Besucheranschrift: Unter Sachsenhausen 33, 50667 Köln
Öffnungszeiten: Mo, Di, Do 9:30 – 16:30 Uhr | Mi 9:30 – 13:00 Uhr | Fr 9:30 – 15:30 Uhr
Susanne Hoyer (Gast) meinte am 2009/03/08 21:50:
Auf der WDR-Homepage gibt es ein 4,30 Minuten langes, unkommentiertes Video von den Aufräumarbeiten vor Ort. 
Sebastian Post antwortete am 2009/03/08 21:58:
...hier:
http://tinyurl.com/b3b2up 
KlausGraf meinte am 2009/03/09 18:18:
KOMMENTAR
KOMMENTAR: Unsere Liste der Hilfsmöglichkeiten http://archiv.twoday.net/stories/5566219/ (ich habe diesen Link heute auch in der Archivliste mitgeteilt) empfahl eine Kontaktaufnahme mit dem LVR - Soénius ignoriert dies und Archivalia wie gehabt (eine Mail an ihn blieb unbeantwortet). Dass er anderes zu tun hat, als mit mir zu korrespondieren, leuchtet ein, aber der Krisenstab möge doch bitteschön zur Kenntnis nehmen, dass Archivalia auch erheblichen Zulauf hat und es von daher sinnvoll ist, klare Zuständigkeiten in Absprache mit allen Beteiligten zu kommunizieren.
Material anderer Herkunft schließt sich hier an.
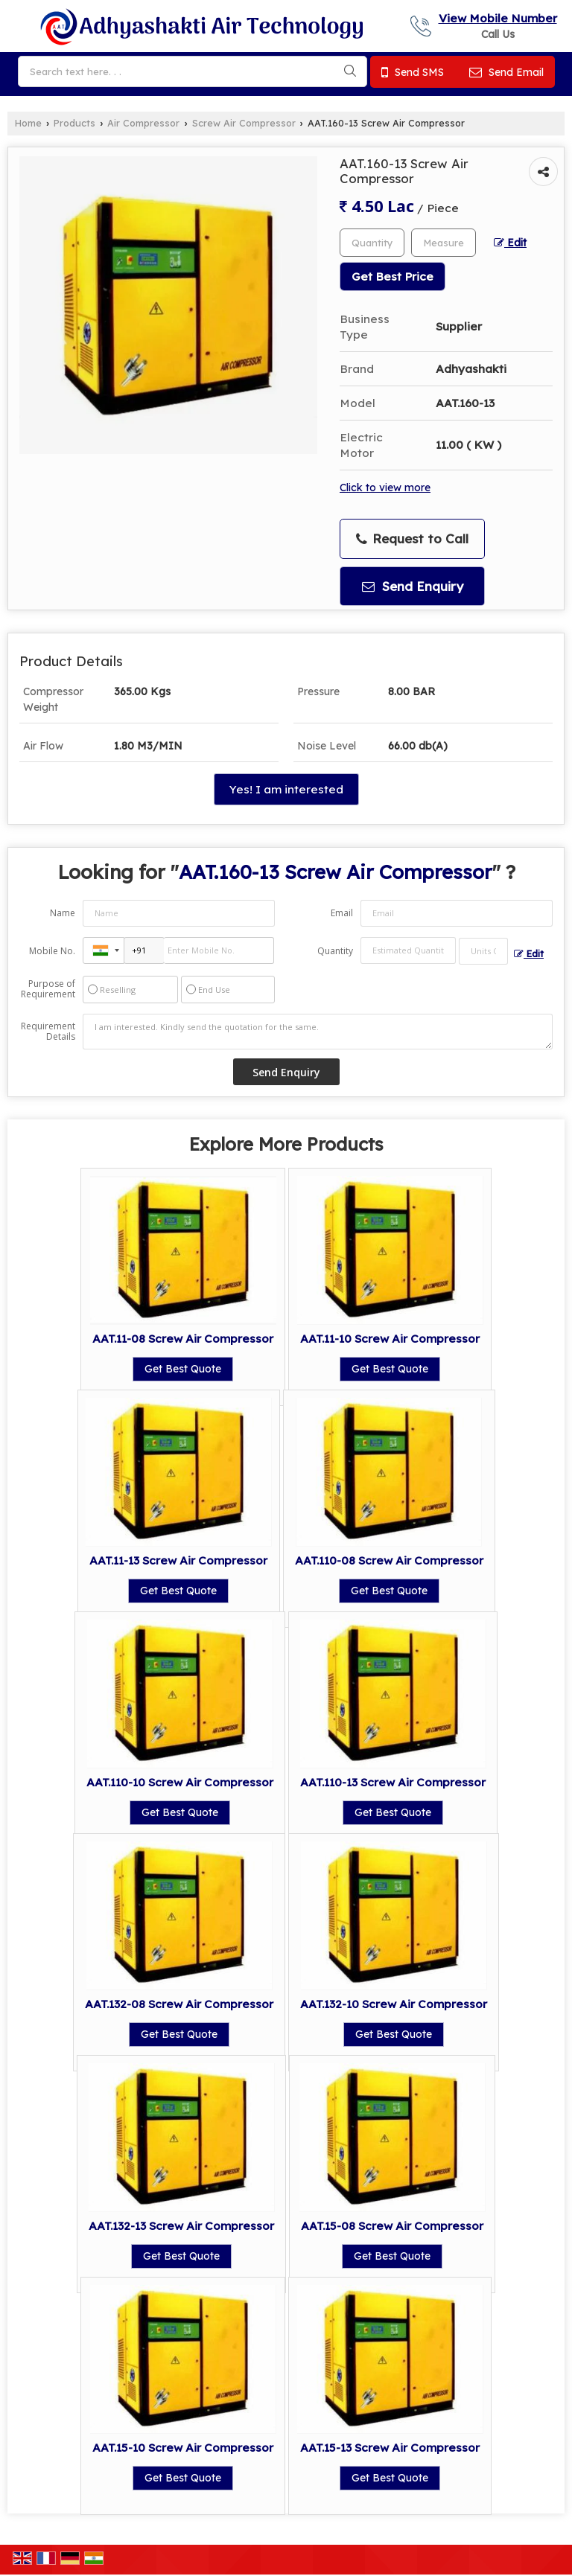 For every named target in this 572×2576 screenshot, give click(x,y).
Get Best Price (392, 276)
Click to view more (385, 487)
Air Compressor (143, 123)
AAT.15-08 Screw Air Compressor (392, 2226)
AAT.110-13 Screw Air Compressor (393, 1782)
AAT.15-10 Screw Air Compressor (182, 2448)
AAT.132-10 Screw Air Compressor (393, 2004)
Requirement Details (48, 1031)
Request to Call (412, 539)
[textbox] (443, 242)
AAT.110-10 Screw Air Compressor (179, 1782)
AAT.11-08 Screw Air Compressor (182, 1339)
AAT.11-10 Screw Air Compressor (390, 1339)
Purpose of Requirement (48, 989)
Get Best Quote (182, 1368)
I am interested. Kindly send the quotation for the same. (318, 1031)
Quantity (335, 951)
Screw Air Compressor (244, 123)
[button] (498, 18)
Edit (510, 242)
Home (28, 123)
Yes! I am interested (286, 789)
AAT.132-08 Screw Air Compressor (179, 2004)
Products (74, 123)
Update: Herr Kollege Soénius hat in privater Mail meinen obigen Kommentar "unbedarft und wenig der Situation angemessen" bezeichnet. Die Koordination sei mit Stand heute verändert in Absprache mit dem LVR. Dazu stelle ich fest: Ich habe meine Angaben nach Absprache mit dem LVR (Herr Weber, Herr Gläser) gemacht und dieser hat zugesagt, dass Informationen des LVR auch hier veröffentlicht werden. Wenn der LVR erklärt, dass die angegebene Kontaktadresse obsolet ist werde ich das ändern.